Kategorie:
W ciągu ostatnich kilku dni doszło do bardzo dużej ilości obserwacji przedstawiających trudne do identyfikacji obiekty. Jedno ze zjawisk świetlnych uchwyconych za pomocą SOHO wprost przypomina wizerunki Nibiru pozostawione w artefaktach starosumeryjskich.
Wspomniana dziwna obserwacja miała miejsce 20 lutego. Widzimy tam obiekt, być może astronomiczny, który w LASCO C2 wygląda zupełnie jak wizerunki sumeryjskie.
Oczywiście nie jest to raczej mityczna Nibiru, i prawdopodobnie jest to Merkury, ale podobieństwo między wizerunkiem ze starożytności a tym widocznym wczoraj jest uderzające i gdyby rzeczywiście pojawiła się taka duża planeta, jakiej oczekują zwolennicy teorii Nibiru to z dużym prawdopodobieństwem na niebie mogłoby to wyglądać podobnie. Trzeba przyznać, że to daje trochę do myślenia.
Jednak jest to tylko jedna obserwacja a w sumie było ich tak dużo, że wystarczyło na przygotowanie siedmiominutowego filmu. W pierwszej jego części można zobaczyć wielką kolekcję tak zwanych "artefaktów obrazu". Warto poświęcić kilka minut i wyrobić sobie zdanie na temat natury tego zjawiska.
Oficjalnie to niedoskonałości matrycy CCD, ale dziwi to, że zamiast nieregularnych zakłóceń składających się z losowych pikseli widzimy regularne kształty obiektów często symetrycznych. Jest tego tak dużo, że uznanie, iż to nie fantomy cyfrowe a rzeczywiste obiekty implikowałoby konieczność zgłębienia przyczyn obecności tych tworów w bezpośredniej okolicy naszej gwiazdy.

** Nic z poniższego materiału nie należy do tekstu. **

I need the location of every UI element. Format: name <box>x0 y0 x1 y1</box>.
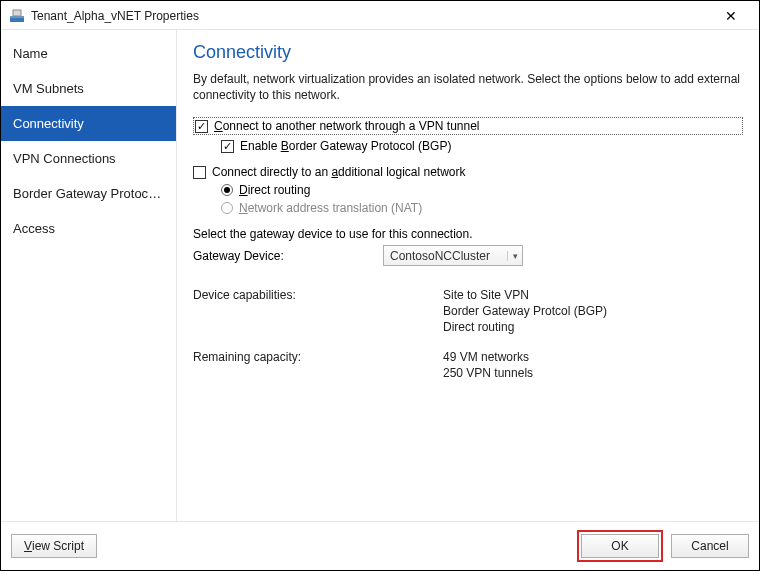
properties-window: Tenant_Alpha_vNET Properties ✕ Name VM S… <box>0 0 760 571</box>
remaining-capacity-label: Remaining capacity: <box>193 350 443 364</box>
page-description: By default, network virtualization provi… <box>193 71 743 103</box>
gateway-device-label: Gateway Device: <box>193 249 383 263</box>
footer: View Script OK Cancel <box>1 521 759 570</box>
content-panel: Connectivity By default, network virtual… <box>177 30 759 521</box>
radio-icon[interactable] <box>221 202 233 214</box>
sidebar-item-access[interactable]: Access <box>1 211 176 246</box>
combo-value: ContosoNCCluster <box>390 249 507 263</box>
view-script-button[interactable]: View Script <box>11 534 97 558</box>
ok-highlight: OK <box>577 530 663 562</box>
checkbox-icon[interactable] <box>195 120 208 133</box>
option-label: Connect to another network through a VPN… <box>214 119 480 133</box>
radio-icon[interactable] <box>221 184 233 196</box>
page-heading: Connectivity <box>193 42 743 63</box>
remaining-capacity-value: 49 VM networks <box>443 350 743 364</box>
option-label: Direct routing <box>239 183 310 197</box>
gateway-device-row: Gateway Device: ContosoNCCluster ▾ <box>193 245 743 266</box>
option-label: Network address translation (NAT) <box>239 201 422 215</box>
device-capabilities-value: Border Gateway Protcol (BGP) <box>443 304 743 318</box>
gateway-intro: Select the gateway device to use for thi… <box>193 227 743 241</box>
option-connect-vpn[interactable]: Connect to another network through a VPN… <box>193 117 743 135</box>
sidebar-item-name[interactable]: Name <box>1 36 176 71</box>
option-connect-direct[interactable]: Connect directly to an additional logica… <box>193 165 743 179</box>
option-direct-routing[interactable]: Direct routing <box>193 183 743 197</box>
app-icon <box>9 8 25 24</box>
sidebar-item-connectivity[interactable]: Connectivity <box>1 106 176 141</box>
ok-button[interactable]: OK <box>581 534 659 558</box>
gateway-device-combo[interactable]: ContosoNCCluster ▾ <box>383 245 523 266</box>
capabilities-grid: Device capabilities: Site to Site VPN Bo… <box>193 288 743 380</box>
sidebar: Name VM Subnets Connectivity VPN Connect… <box>1 30 177 521</box>
svg-rect-2 <box>13 10 21 16</box>
cancel-button[interactable]: Cancel <box>671 534 749 558</box>
close-icon[interactable]: ✕ <box>711 8 751 24</box>
window-title: Tenant_Alpha_vNET Properties <box>31 9 711 23</box>
chevron-down-icon: ▾ <box>507 251 518 261</box>
sidebar-item-bgp[interactable]: Border Gateway Protocol... <box>1 176 176 211</box>
remaining-capacity-value: 250 VPN tunnels <box>443 366 743 380</box>
option-nat[interactable]: Network address translation (NAT) <box>193 201 743 215</box>
option-label: Enable Border Gateway Protocol (BGP) <box>240 139 451 153</box>
titlebar: Tenant_Alpha_vNET Properties ✕ <box>1 1 759 29</box>
option-enable-bgp[interactable]: Enable Border Gateway Protocol (BGP) <box>193 139 743 153</box>
checkbox-icon[interactable] <box>221 140 234 153</box>
sidebar-item-vpn-connections[interactable]: VPN Connections <box>1 141 176 176</box>
window-body: Name VM Subnets Connectivity VPN Connect… <box>1 29 759 521</box>
checkbox-icon[interactable] <box>193 166 206 179</box>
device-capabilities-value: Site to Site VPN <box>443 288 743 302</box>
sidebar-item-vm-subnets[interactable]: VM Subnets <box>1 71 176 106</box>
option-label: Connect directly to an additional logica… <box>212 165 466 179</box>
device-capabilities-label: Device capabilities: <box>193 288 443 302</box>
device-capabilities-value: Direct routing <box>443 320 743 334</box>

Wszelkie zdjęcia wykorzystane do kompilowania tego materiału filmowego znajdują się na oficjalnych serwerach NASA. Zostały one wykonane za pomocą następujących urządzeń rejestrujących: LASCO C2, LASCO C3, SOHO, STEREO Ahead & Behind w filtrze EUVI 195. Gdy widzi się tak duża ilość niezidentyfikowanych kształtów i to obserwowanych za pomocą różnych satelitów to są tylko dwie możliwe interpretacje tego faktu, albo ludzkość posiada bardzo wadliwe koronografy, albo jest tam coś jeszcze, czego do końca nie rozumiemy.